Hammertoes evaluation and diagnosis
If you suspect you have hammertoes, you should seek evaluation and diagnosis from a qualified medical professional, such as a podiatrist or orthopedic surgeon. Here are some of the typical steps involved in the evaluation and diagnosis of hammertoes:
- Medical history: Your doctor will ask questions about your symptoms, such as when the condition started and how hammertoes affect your daily activities. The doctor may also ask about your family history, medical history, and past foot injuries.
- Physical examination: Your doctor will physically examine your feet, looking for any signs of hammertoes, such as a toe that is bent or curled. The foot specialist can also assess your foot flexibility, muscle strength, and range of motion.
- Imaging tests: Your doctor may order imaging tests, such as X-rays, to get a closer look at the structure of your foot and to rule out other conditions that may be causing your symptoms.
- Diagnosis: Based on your medical history, physical examination, and imaging tests, your doctor will be able to diagnose whether you have hammertoes and determine the severity of your condition.
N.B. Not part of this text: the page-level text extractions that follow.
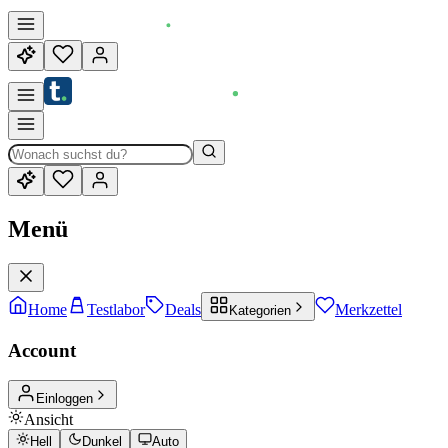
Menü
Home
Testlabor
Deals
Merkzettel
Kategorien
Account
Einloggen
Ansicht
Hell
Dunkel
Auto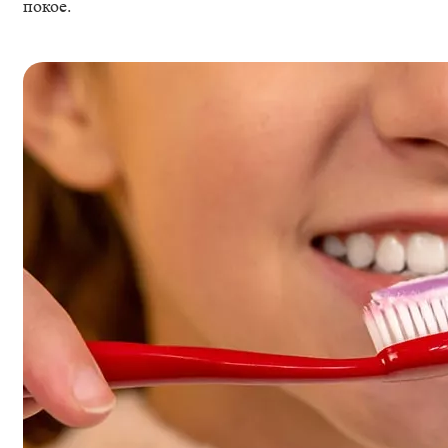
покое.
Once you are diagnosed with hammertoes, your doctor will discuss treatment options. Before starting any treatment option, knowing the main causes of hammertoes is advisable. These causes include:
- Genetics: Hammertoes can be inherited from your parents, which means that if someone in your family has hammertoes, you may be more likely to develop hammertoes. This is because some people may have a foot structure that makes hammertoes more susceptible to developing hammertoes.
- Foot structure: Some foot structures can lead to the development of hammertoes, such as flat feet, high arches, or a second toe that is longer than the big toe. These conditions can cause the muscles and tendons in the foot to become imbalanced, leading to the development of hammertoes.
- Trauma: Injuries to the foot, such as a stubbed toe or a fracture, can cause the muscles and tendons to become imbalanced, leading to the development of hammertoes.
- Tight footwear: Wearing shoes that are too tight or high-heeled can force your toes into a cramped position, which can cause the muscles and tendons to become imbalanced, leading to the development of hammertoes.
- Arthritis: Arthritis can cause joint deformities, including hammertoes. This is because the disease can cause the joints in the foot to become inflamed and damaged, leading to a change in the foot’s structure.
- Nerve damage: Nerve damage in the foot, such as from diabetes or a stroke, can cause the muscles and tendons to become imbalanced, leading to the development of hammertoes.
- Aging: As you age, your muscles and tendons may become weaker, which can cause the toes to become imbalanced and lead to the development of hammertoes.
If you have hammertoes, visit Eazy Foot & Ankle and speak to your doctor about possible treatment methods.